Envoltos pela idéia do racionalismo a todo o momento, esquecemos
de observar o mundo sem esse olhar, esquecemos do como enxergávamos
as coisas quando éramos crianças. Mas esse sentimento ainda
existe em nós, bastando apenas que nos deixemos levar por ele,
seguindo a poesia, por exemplo.
Os poemas do livro de Manoel ativam a imaginação da criança,
ao mesmo tempo em que se aproximam do seu modo de falar, trazendo, por
exemplo, onomatopéias, ou fazendo referência à sintaxe
que as crianças utilizam:
I.
O menino caiu dentro do rio, tibum,
ficou todo molhado de peixe...
A água dava rasinha de meu pé.
VII.
Escuto o meu rio:
é uma cobra
de água andando
por dentro de meu olho...
Chama-nos a atenção a quantidade de metáforas
utilizadas pelo poeta para descrever os sentimentos do menino em relação
às coisas da natureza e o modo como elas se aproximam do falar
das crianças, valorizando, deste modo, o olhar deste ser para as
coisas do cotidiano, aproximando-o do poeta.
No poema de abertura do livro Exercícios de ser criança
(1999), diante de uma pergunta poética do filho no aeroporto (“–
E se o avião tropicar num passarinho?”; e, logo em seguida,
“- E se o avião tropicar num passarinho triste?”),
os pais, aflitos por não saberem dar-lhe uma resposta, acabam concluindo
que “Com certeza, a liberdade e a poesia a gente aprende com as
crianças”.
3. Poeminhas pescados nas falas de nossa comunidade
A primeira edição do livro Poeminhas pescados
numa fala de João não fora inicialmente publicada tendo
em vista o público infantil.
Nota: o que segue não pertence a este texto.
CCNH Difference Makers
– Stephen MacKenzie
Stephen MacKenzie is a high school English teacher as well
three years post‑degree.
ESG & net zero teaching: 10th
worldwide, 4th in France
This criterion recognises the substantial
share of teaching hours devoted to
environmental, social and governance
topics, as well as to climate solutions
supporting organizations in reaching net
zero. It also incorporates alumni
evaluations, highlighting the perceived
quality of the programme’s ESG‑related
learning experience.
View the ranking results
Em Gramática Expositiva do
Chão (1986) encontramos uma coletânea dos livros de Manoel
e, dentre eles, está aquele primeiro.
É interessante observar que, diferentemente de alguns poetas que
escrevem para crianças e adultos, Manoel de Barros parece não
fazer diferença entre a linguagem, utilizada em seus livros, para
esses dois públicos.
O relançamento do livro, agora com roupagem voltada para crianças,
nos faz acreditar que ele se destina a todas as idades. Em razão
disto, pretendemos apresentar aqui uma proposta de trabalho que tem por
objetivo sensibilizar crianças e adultos para a arte, a partir
da leitura expressiva dos poemas, da observação e recriação
das ilustrações.
A experiência fora inicialmente pensada tendo em vista o projeto
PET-Comunidade, dos PET (Programa de Educação Tutorial)
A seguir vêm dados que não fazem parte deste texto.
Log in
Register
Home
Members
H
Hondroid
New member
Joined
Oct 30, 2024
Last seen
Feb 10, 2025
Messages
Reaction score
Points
da UFCG. Esse projeto tem por principal objetivo aproximar a universidade
e os programas de pesquisa (especificamente o PET) de comunidades mais
carentes de nossa cidade. O trabalho com o livro de Manoel de Barros tem
por objetivos apresentar, de uma forma lúdica – buscando
sensibilizar as pessoas – as experiências sobre a infância,
relatadas nos poemas, fazendo com que adultos e crianças rememorem
acontecimentos dessa tão valorizada pelo poeta.
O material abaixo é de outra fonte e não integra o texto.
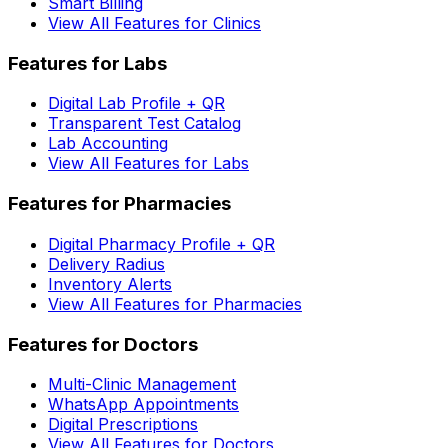
Smart Billing
View All Features for Clinics
Features for Labs
Digital Lab Profile + QR
Transparent Test Catalog
Lab Accounting
View All Features for Labs
Features for Pharmacies
Digital Pharmacy Profile + QR
Delivery Radius
Inventory Alerts
View All Features for Pharmacies
Features for Doctors
Multi-Clinic Management
WhatsApp Appointments
Digital Prescriptions
View All Features for Doctors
Quando entramos em contato com as escolas e com a comunidade, percebemos
a necessidade que têm de um trabalho com a poesia. Há uma
carência acentuada com relação a esse tipo de experiência
traduzida em versos. De acordo com PINHEIRO (2002),
De todos os gêneros literários, provavelmente,
é a poesia o menos prestigiado no fazer pedagógico da sala
de aula. Mesmo depois da massificação da literatura infantil
e juvenil, não tivemos nem produção, nem trabalho
efetivo com a poesia. Os problemas relativos à aplicação
da poesia são inúmeros e diversos. A primeira fase do primeiro
grau menor (1ª a 4ª séries) apresenta problemas graves
no trato com a poesia – quando existe o contato. Normalmente, as
professoras dão prioridade ao trabalho com textos em prosa, deixando
sempre a poesia em segundo ou terceiro plano (p.15).
O principal papel da poesia é proporcionar prazer
estético a quem dela se aproxima. A escola é um dos espaços
da vida que devem proporcionar o acesso a esse tipo de experiência.
Mas, mesmo que ela não proporcione isso ao longo da vida escolar
do aluno, a necessidade do ser humano em entrar em contato com o prazer
da arte é maior, fazendo com que ele esteja sempre buscando as
várias expressões artísticas que existem.
A arte – e a poesia especificamente – têm a ver com
a expressão de sentimentos e emoções individuais
que, ao serem publicadas, além de reconhecidas como valor de uma
experiência individual, mais amplamente também o serão
como de uma experiência humana.
4. Narração de uma experiência
Diante da necessidade de colocar em prática o
trabalho que havíamos pensado realizar no PET-Comunidade, decidimos
apresentar, numa escola do município de Queimadas, na Paraíba,
junto a alunos das 1ª e 2ªséries do ensino fundamental,
os poemas do livro Poeminhas pescados numa fala de João, de Manoel
de Barros.
A primeira experiência de aproximação de alunos com
a poesia de Manoel de Barros ocorreu na escola Professor José Miranda.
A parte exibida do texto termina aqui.